# PTQ and QAT with YOLO-NAS
In this tutorial, we will guide you step by step on how to prepare our YOLO-NAS for production!
We will leverage YOLO-NAS architecture which includes quantization-friendly blocks, and train a YOLO-NAS model on Roboflow's [Soccer Player Detection Dataset](https://universe.roboflow.com/roboflow-100/soccer-players-5fuqs)
in a way that would maximize our throughput without compromising on the model's accuracy.
The steps will be:
1. Training from scratch on one of the downstream datasets - these will play the role of the user's dataset (i.e., the one in which the model will need to be trained for the user's task)

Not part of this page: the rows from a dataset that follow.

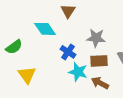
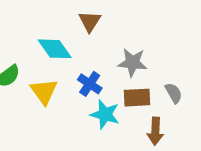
yellow triangle: (27, 75) -> (44, 91), moved
brown arrow: (100, 83) -> (155, 131), moved, turned -114

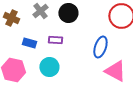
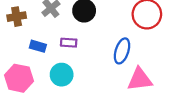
brown cross: (11, 18) -> (17, 17), turned -35
pink triangle: (115, 71) -> (140, 79), turned -35

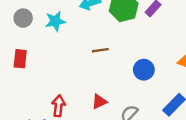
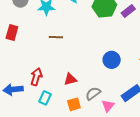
brown line: (100, 50) -> (56, 37), moved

2. Performing post-training quantization and quantization-aware training
Pre-requisites:
- [Training with configuration files](https://github.com/Deci-AI/super-gradients/blob/master/documentation/source/configuration_files.md)

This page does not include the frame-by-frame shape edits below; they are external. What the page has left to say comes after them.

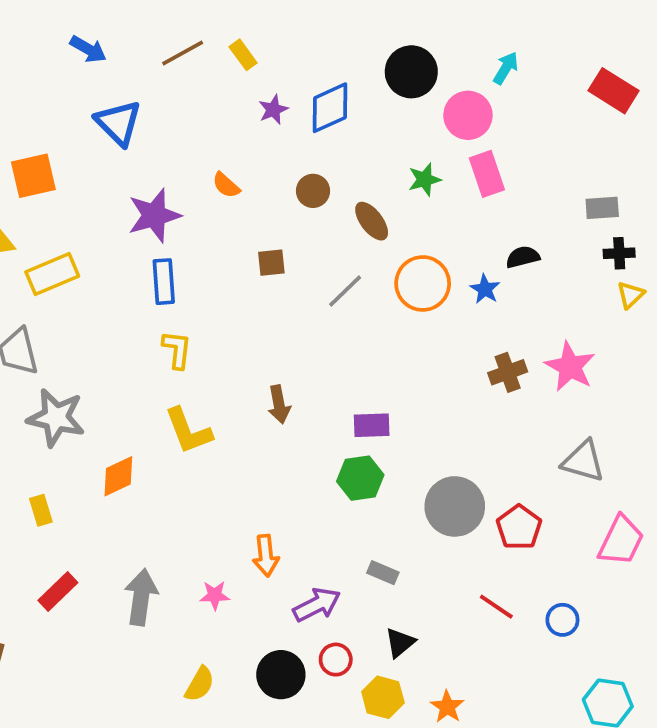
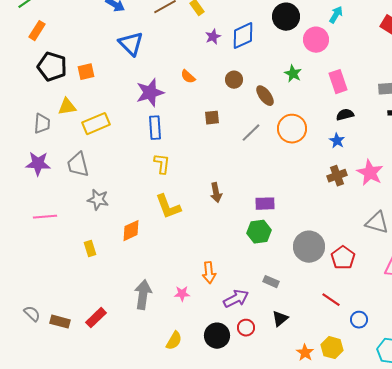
pink rectangle: (487, 174) -> (338, 82), moved
orange square: (33, 176) -> (86, 72), size x0.7
green star: (425, 180) -> (293, 74), turned -30
blue star: (485, 289) -> (337, 141), moved
gray star: (56, 418) -> (98, 200), size x0.7
red rectangle: (58, 592) -> (96, 318), moved
blue circle: (562, 620) -> (359, 320), moved
yellow hexagon: (383, 697) -> (332, 348), moved

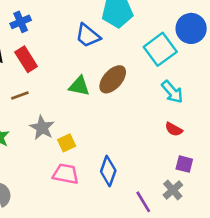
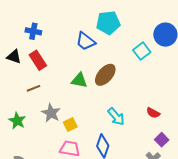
blue cross: (21, 22) -> (33, 31), turned 35
cyan square: (160, 49) -> (142, 51), size x0.7
cyan arrow: (172, 92) -> (116, 117), moved
purple square: (184, 164) -> (162, 140), turned 32

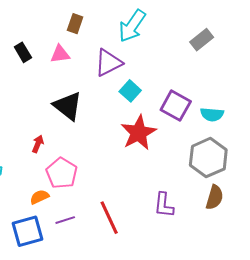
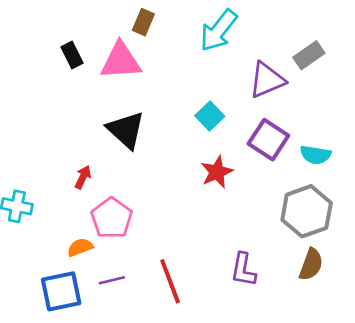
pink triangle: (60, 54) -> (121, 61), size x1.6
purple triangle: (108, 63) -> (267, 80), moved
red star: (139, 133) -> (217, 172), size x0.7

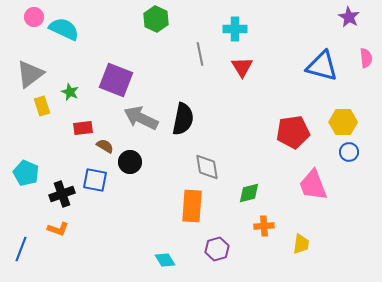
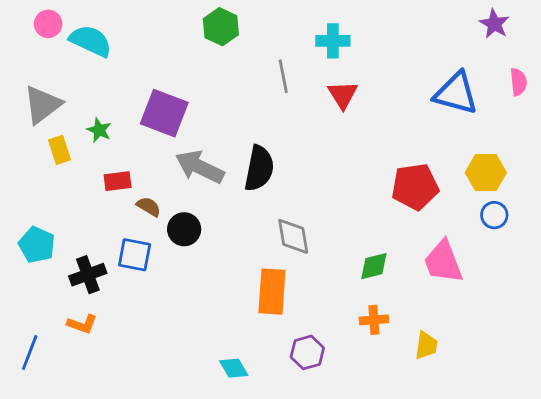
green diamond: (249, 193) -> (374, 266), moved

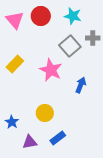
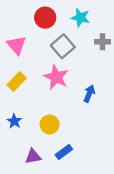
pink triangle: (15, 20) -> (17, 45), moved
gray square: (70, 46) -> (63, 46), moved
yellow rectangle: (15, 64) -> (17, 81), moved
blue star: (12, 122) -> (14, 121), moved

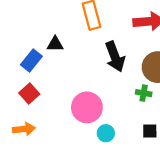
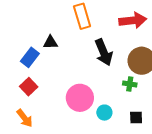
orange arrow: (24, 129) -> (25, 118), turned 60
cyan circle: (106, 133) -> (104, 113), moved

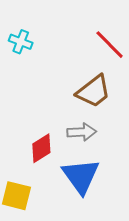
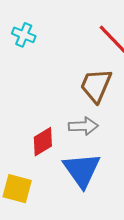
brown trapezoid: (94, 91) -> (96, 86), turned 150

- [PTQ and QAT](https://github.com/Deci-AI/super-gradients/blob/master/documentation/source/ptq_qat.md)
**Note: quantization is currently supported exclusively for GPU and TensorRT environments.**
Now, let's get to it.
## Step 0: Installations and Dataset Setup
Follow the [official instructions](https://github.com/roboflow/roboflow-100-benchmark?ref=roboflow-blog) to download Roboflow100:
To use this dataset, you **must** download the "coco" format, **NOT** the yolov5.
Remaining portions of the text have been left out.